ミサイルを大量消費しつつ中国の顔色もうかがう?…「米国の兵器補充には中国のレアアースが不可欠」

米国とイランの2週間にわたる停戦期間中、米軍は戦闘で消耗した兵器体系の点検と再備蓄計画の策定という課題に直面している。その過程で、重要鉱物の供給をめぐる中国依存が大きな変数として浮上している。
イランは5週間以上続いた交戦の中で、中東に展開する米軍のレーダーシステムを集中的に攻撃しており、多くの装備が損傷した可能性が指摘されている。レーダーや迎撃システムの復旧にはガリウムが不可欠だが、その加工市場は中国が事実上独占している。
そのため、5月予定の米中首脳会談を前に、中国が戦略的優位を確保できる手段を握っているとの見方が出ている。実際、ガリウム価格は米中首脳間の和解後に下落傾向を示したが、ここ1ヶ月で32%急騰した。

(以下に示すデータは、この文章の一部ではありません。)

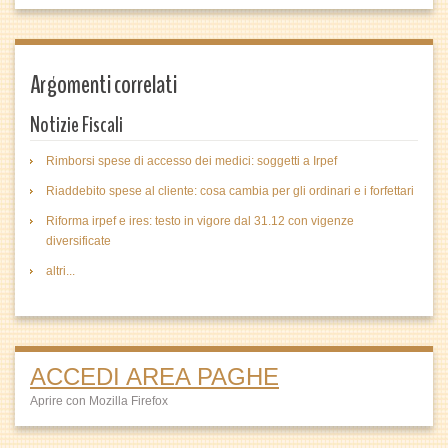
Argomenti correlati
Notizie Fiscali
Rimborsi spese di accesso dei medici: soggetti a Irpef
Riaddebito spese al cliente: cosa cambia per gli ordinari e i forfettari
Riforma irpef e ires: testo in vigore dal 31.12 con vigenze
diversificate
altri...
ACCEDI AREA PAGHE
Aprire con Mozilla Firefox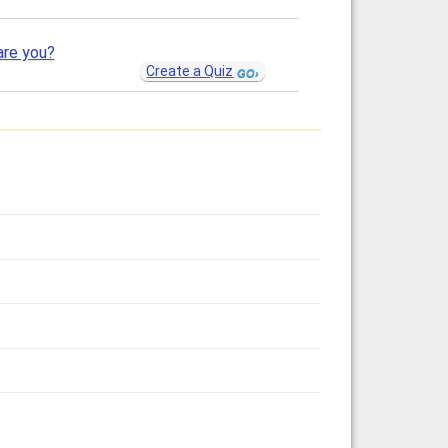
are you?
Create a Quiz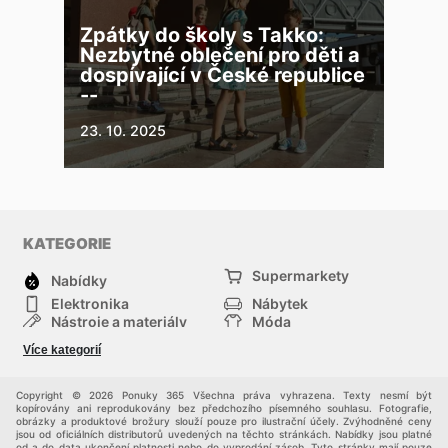
Zpátky do školy s Takko:
Nezbytné oblečení pro děti a
dospívající v České republice
--
23. 10. 2025
KATEGORIE
Supermarkety
Nabídky
Elektronika
Nábytek
Nástroje a materiály
Móda
Sport
Zdraví a krása
Více kategorií
Děti
Domácí zvířata
Ostatní
Nákupní portály
Copyright © 2026 Ponuky 365 Všechna práva vyhrazena. Texty nesmí být
kopírovány ani reprodukovány bez předchozího písemného souhlasu. Fotografie,
obrázky a produktové brožury slouží pouze pro ilustrační účely. Zvýhodněné ceny
jsou od oficiálních distributorů uvedených na těchto stránkách. Nabídky jsou platné
od a do data ukončení platnosti nebo do vyprodání zásob. Tyto stránky mají pouze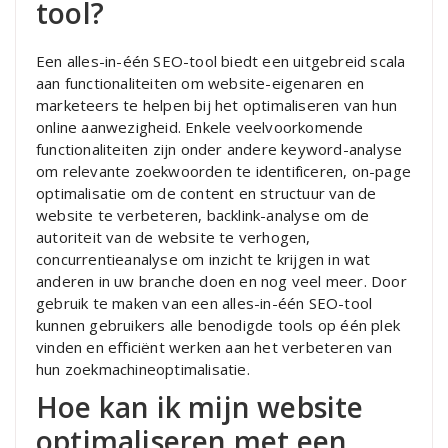
tool?
Een alles-in-één SEO-tool biedt een uitgebreid scala
aan functionaliteiten om website-eigenaren en
marketeers te helpen bij het optimaliseren van hun
online aanwezigheid. Enkele veelvoorkomende
functionaliteiten zijn onder andere keyword-analyse
om relevante zoekwoorden te identificeren, on-page
optimalisatie om de content en structuur van de
website te verbeteren, backlink-analyse om de
autoriteit van de website te verhogen,
concurrentieanalyse om inzicht te krijgen in wat
anderen in uw branche doen en nog veel meer. Door
gebruik te maken van een alles-in-één SEO-tool
kunnen gebruikers alle benodigde tools op één plek
vinden en efficiënt werken aan het verbeteren van
hun zoekmachineoptimalisatie.
Hoe kan ik mijn website
optimaliseren met een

ガリウムに加え、ミサイルの誘導や目標設定に使用されるテルビウムやジスプロシウムなどの重レアアースも、90%以上を中国が加工している。元米通商代表部(USTR)副代表のウェンディ・カトラー氏は「相手が必要とする資源を握れば交渉力が高まる」と指摘し、投資家のミハイル・ゼルドビッチ氏は「米国は構造的に脆弱な状態にある」と評価した。

米国は中国のレアアース輸出制限に対応し供給網の自立を推進しているが、短期間で代替システムを構築するのは困難だ。特に休戦が破られれば軍事作戦再開で武器消耗がさらに加速する可能性があり、短期的対応の必要性が高まっている。

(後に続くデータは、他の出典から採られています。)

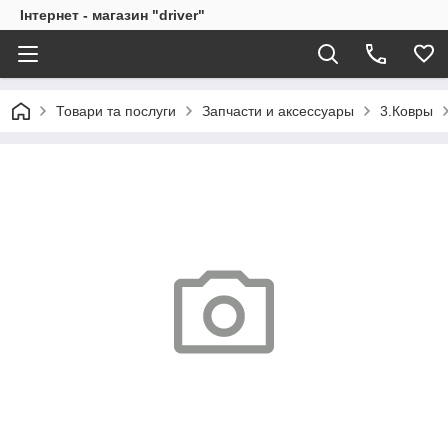
Інтернет - магазин "driver"
Товари та послуги
Запчасти и аксессуары
3.Ковры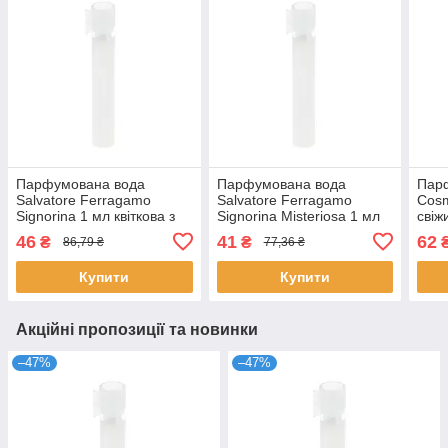
Парфумована вода
Парфумована вода
Пар
Salvatore Ferragamo
Salvatore Ferragamo
Cosm
Signorina 1 мл квіткова з
Signorina Misteriosa 1 мл
свіж
нотами півонії для жінок
східна квіткова для жінок
з но
46
41
62
₴
₴
86,79 ₴
77,36 ₴
розпив Сальваторе
розпив Сальваторе
для 
Купити
Купити
Акційні пропозиції та новинки
–47%
–47%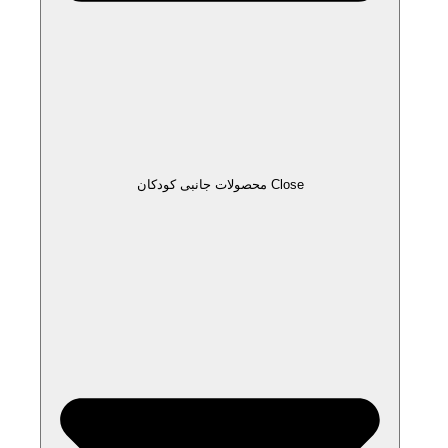
Close محصولات جانبی کودکان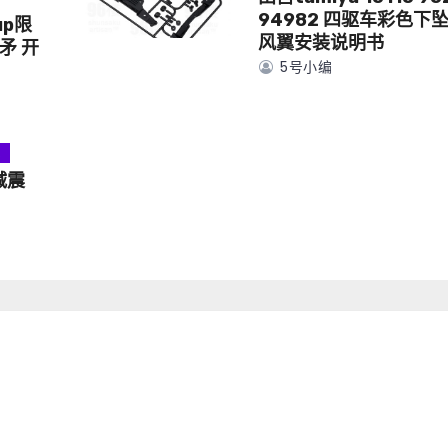
94982 四驱车彩色下
up限
风翼安装说明书
矛 开
5号小编
具
减震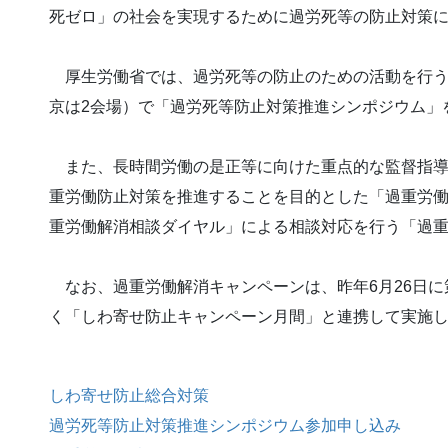
死ゼロ」の社会を実現するために過労死等の防止対策
厚生労働省では、過労死等の防止のための活動を行う民
京は2会場）で「過労死等防止対策推進シンポジウム」
また、長時間労働の是正等に向けた重点的な監督指導
重労働防止対策を推進することを目的とした「過重労
重労働解消相談ダイヤル」による相談対応を行う「過
なお、過重労働解消キャンペーンは、昨年6月26日に
く「しわ寄せ防止キャンペーン月間」と連携して実施
しわ寄せ防止総合対策
過労死等防止対策推進シンポジウム参加申し込み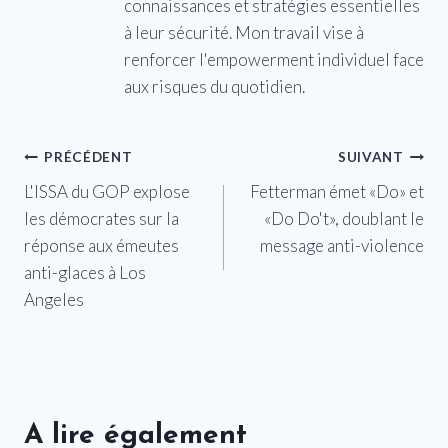
connaissances et stratégies essentielles
à leur sécurité. Mon travail vise à
renforcer l'empowerment individuel face
aux risques du quotidien.
Navigation
PRÉCÉDENT
SUIVANT
L'ISSA du GOP explose
Fetterman émet «Do» et
de
les démocrates sur la
«Do Do't», doublant le
l’article
réponse aux émeutes
message anti-violence
anti-glaces à Los
Angeles
A lire également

ただし、中国がこれを積極的な圧力手段として活用するかは不透明だ。米中関係の不確実性拡大が双方に負担となっているためだ。調査会社チャイナ・ベージュブックのチーフエコノミスト、デリック・シザース氏は「中国が短期的な交渉力のために状況を悪化させる動機は小さい」と分析した。
中国政府も慎重な姿勢を示している。中国商務省のホー・ヤードン報道官は「民間用など条件に合致するレアアース輸出は引き続き承認している」と述べ、対米輸出制限再強化の可能性を否定した。昨年10月に導入された一部輸出制限措置も、今年11月10日まで猶予されている。また米中交渉に関して「経済貿易交渉メカニズムを通じて各自の関心事についてコミュニケーションを維持する」と述べた。